Every so often when it’s a sunny day and incense has been part of our Eucharist, as it was this time last week, a wonderful things happens.

As the smoke of the incense is met with the bright light of the day, mediated through the windows around us, then shafts of light magically appear. These shafts or beams of light are beautiful and in some way speak to us of the life of faith.

For though we know there are times when this life can seem harsh and difficult, something young Jacob, his parents Matthew and Katie together with the rest of the family have been reminded these last few weeks and months.

Amidst these difficult times, I know there have also been shafts or beams of light, glimpses of hope, little clues that there is more. Something I want to return to a bit later.

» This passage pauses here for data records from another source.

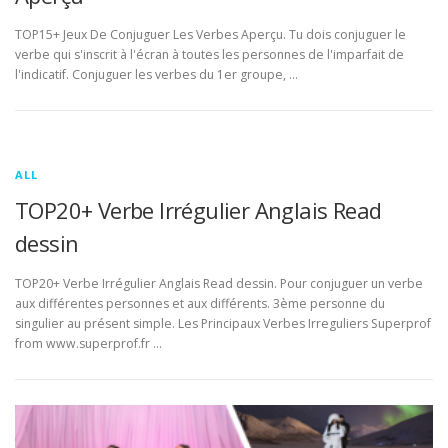
TOP15+ Jeux De Conjuguer Les Verbes Aperçu. Tu dois conjuguer le
verbe qui s'inscrit à l'écran à toutes les personnes de l'imparfait de
l'indicatif. Conjuguer les verbes du 1er groupe, …
ALL
TOP20+ Verbe Irrégulier Anglais Read
dessin
TOP20+ Verbe Irrégulier Anglais Read dessin. Pour conjuguer un verbe
aux différentes personnes et aux différents. 3ème personne du
singulier au présent simple. Les Principaux Verbes Irreguliers Superprof
from www.superprof.fr …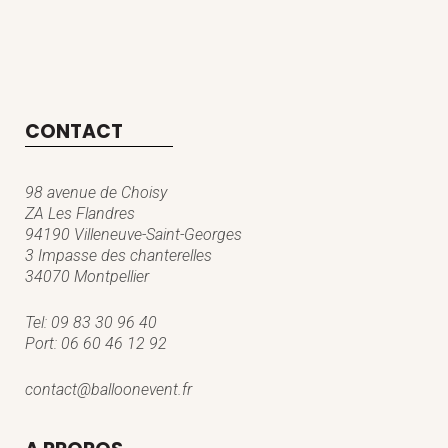
CONTACT
98 avenue de Choisy
ZA Les Flandres
94190 Villeneuve-Saint-Georges
3 Impasse des chanterelles
34070 Montpellier
Tel:
09 83 30 96 40
Port:
06 60 46 12 92
contact@balloonevent.fr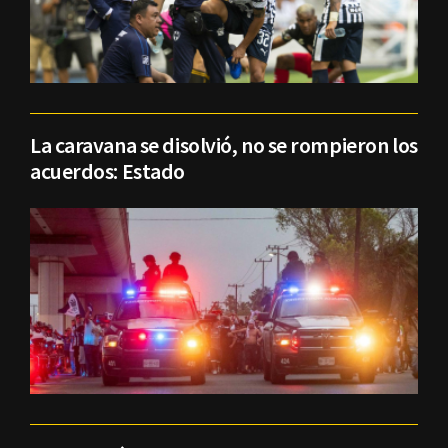
La caravana se disolvió, no se rompieron los
acuerdos: Estado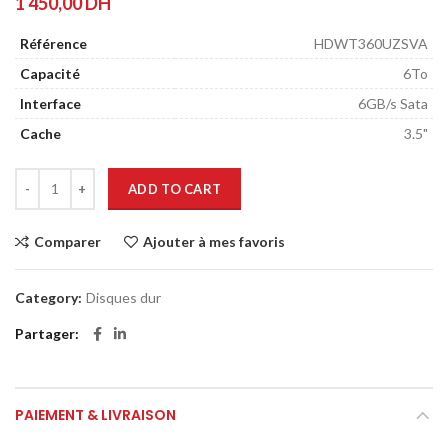
1 450,00
DH
Référence
HDWT360UZSVA
Capacité
6To
Interface
6GB/s Sata
Cache
3.5"
ADD TO CART
Comparer
Ajouter à mes favoris
Category:
Disques dur
Partager
PAIEMENT & LIVRAISON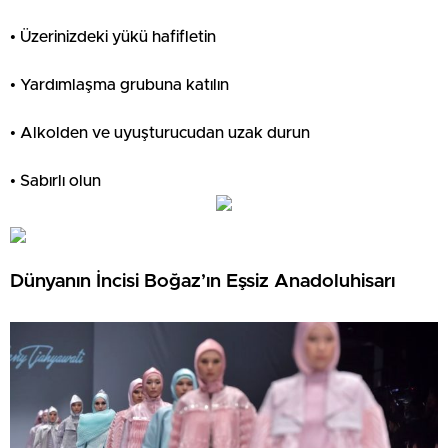
• Üzerinizdeki yükü hafifletin
• Yardımlaşma grubuna katılın
• Alkolden ve uyuşturucudan uzak durun
• Sabırlı olun
Dünyanın İncisi Boğaz’ın Eşsiz Anadoluhisarı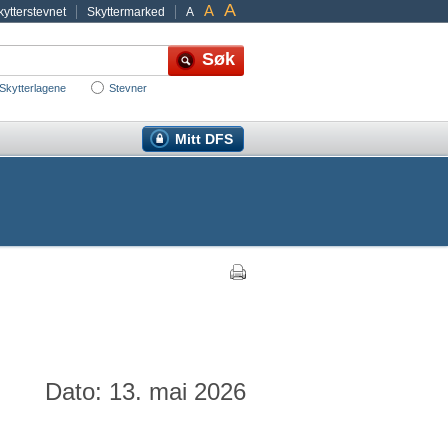
A
A
ytterstevnet
Skyttermarked
A
Skytterlagene
Stevner
Mitt DFS
Dato: 13. mai 2026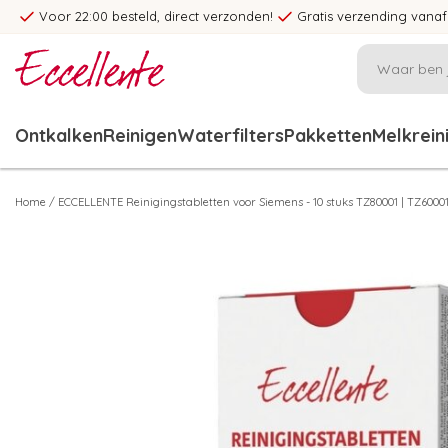
Voor 22:00 besteld, direct verzonden!
Gratis verzending vanaf
Ontkalken
Reinigen
Waterfilters
Pakketten
Melkrein
Home
/
ECCELLENTE Reinigingstabletten voor Siemens - 10 stuks TZ80001 | TZ6000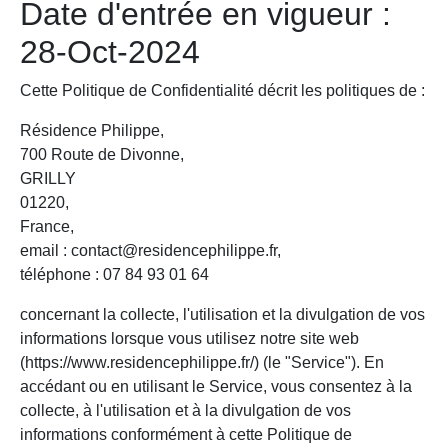
Date d'entrée en vigueur :
28-Oct-2024
Cette Politique de Confidentialité décrit les politiques de :
Résidence Philippe,
700 Route de Divonne,
GRILLY
01220,
France,
email : contact@residencephilippe.fr,
téléphone : 07 84 93 01 64
concernant la collecte, l'utilisation et la divulgation de vos
informations lorsque vous utilisez notre site web
(https://www.residencephilippe.fr/) (le "Service"). En
accédant ou en utilisant le Service, vous consentez à la
collecte, à l'utilisation et à la divulgation de vos
informations conformément à cette Politique de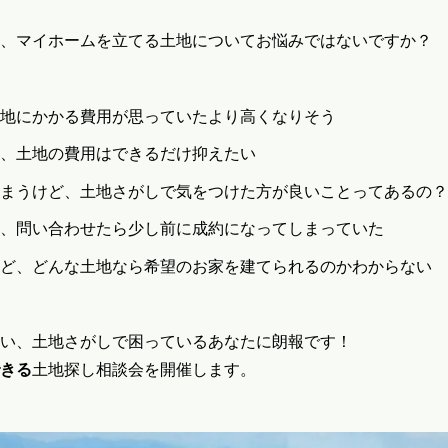
、マイホームを立てる土地についてお悩みではないですか？
地にかかる費用が思っていたより高くなりそう
、土地の費用はできるだけ抑えたい
まうけど、土地さがしで気をつけた方が良いことってあるの？
、問い合わせたら少し前に成約になってしまっていた
ど、どんな土地なら希望のお家を建てられるのかわからない
い、土地さがしで困っているあなたに朗報です！
きる
土地探し相談会を開催します。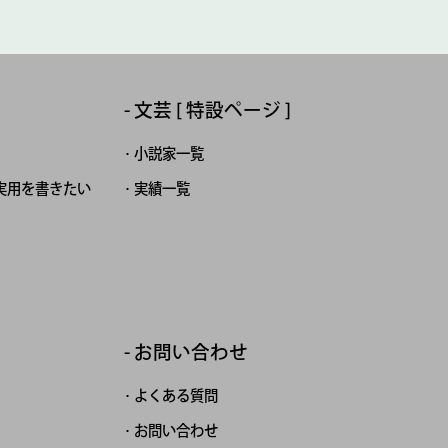
文芸 [ 特設ページ ]
小説家一覧
実用を書きたい
実績一覧
お問い合わせ
よくある質問
お問い合わせ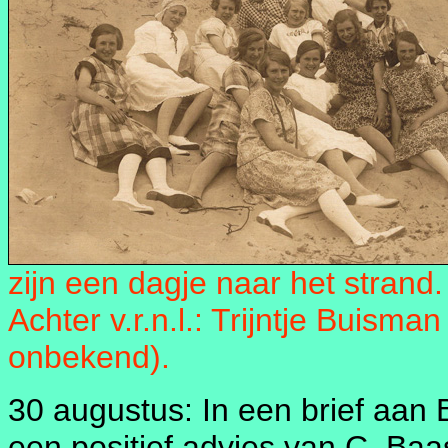
zijn een dagje naar het strand.
Achter v.r.n.l.: Trijntje Buism
onbekend).
30 augustus: In een brief aan
een positief advies van C. Ba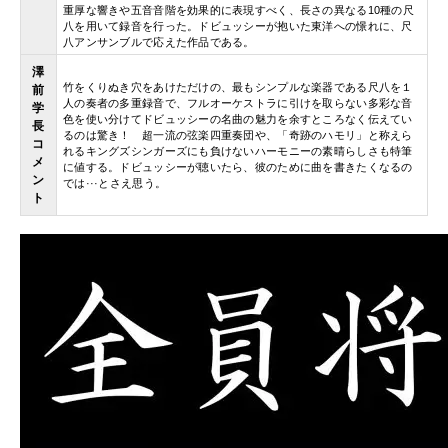
重厚な響きや五音音階を効果的に表現すべく、長さの異なる10種の尺
八を用いて録音を行った。ドビュッシーが抱いた東洋への憬れに、尺
八アンサンブルで応えた作品である。
澤
竹をくりぬき穴をあけただけの、最もシンプルな楽器である尺八を１
前
人の奏者の多重録音で、フルオーケストラに引けを取らない多彩な音
学
色を使い分けてドビュッシーの名曲の魅力を余すところなく伝えてい
長
るのは驚き！ 超一流の弦楽四重奏団や、「奇跡のハモリ」と称えら
コ
れるキングズシンガーズにも負けないハーモニーの素晴らしさも特筆
メ
に値する。ドビュッシーが聴いたら、彼のために曲を書きたくなるの
ン
では···とさえ思う。
ト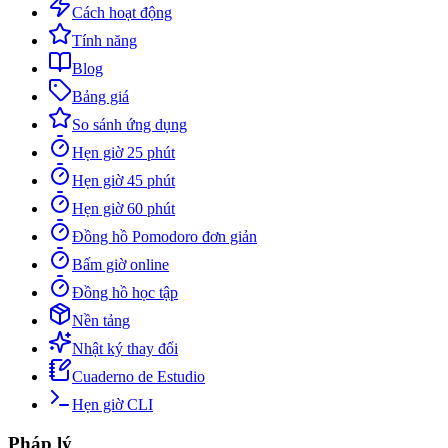
Cách hoạt động
Tính năng
Blog
Bảng giá
So sánh ứng dụng
Hẹn giờ 25 phút
Hẹn giờ 45 phút
Hẹn giờ 60 phút
Đồng hồ Pomodoro đơn giản
Bấm giờ online
Đồng hồ học tập
Nền tảng
Nhật ký thay đổi
Cuaderno de Estudio
Hẹn giờ CLI
Pháp lý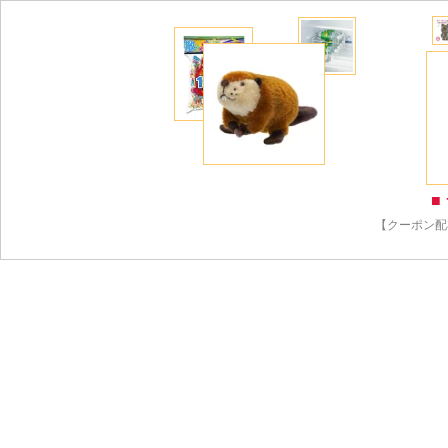
■
【クーポン配布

Mary whom we encounter in our Gospel this morning knew well the harshness of life. On Friday she had seen Jesus die. The power of evil and the darkness that surrounds it seems to have won.

We find her next ‘Early on the first day of the week’ at Jesus’ tomb, bewildered and distraught for ‘the stone had been removed from the tomb’. A kind man talks to her and it’s when he mentions her name, she knows. She has ‘seen the Lord’.

As darkness fell last night at our Easter Vigil though the wind blew Bishop Paul lit the paschal candle from a small fire. He then brought that light into the church proclaiming ‘The Light of Christ’.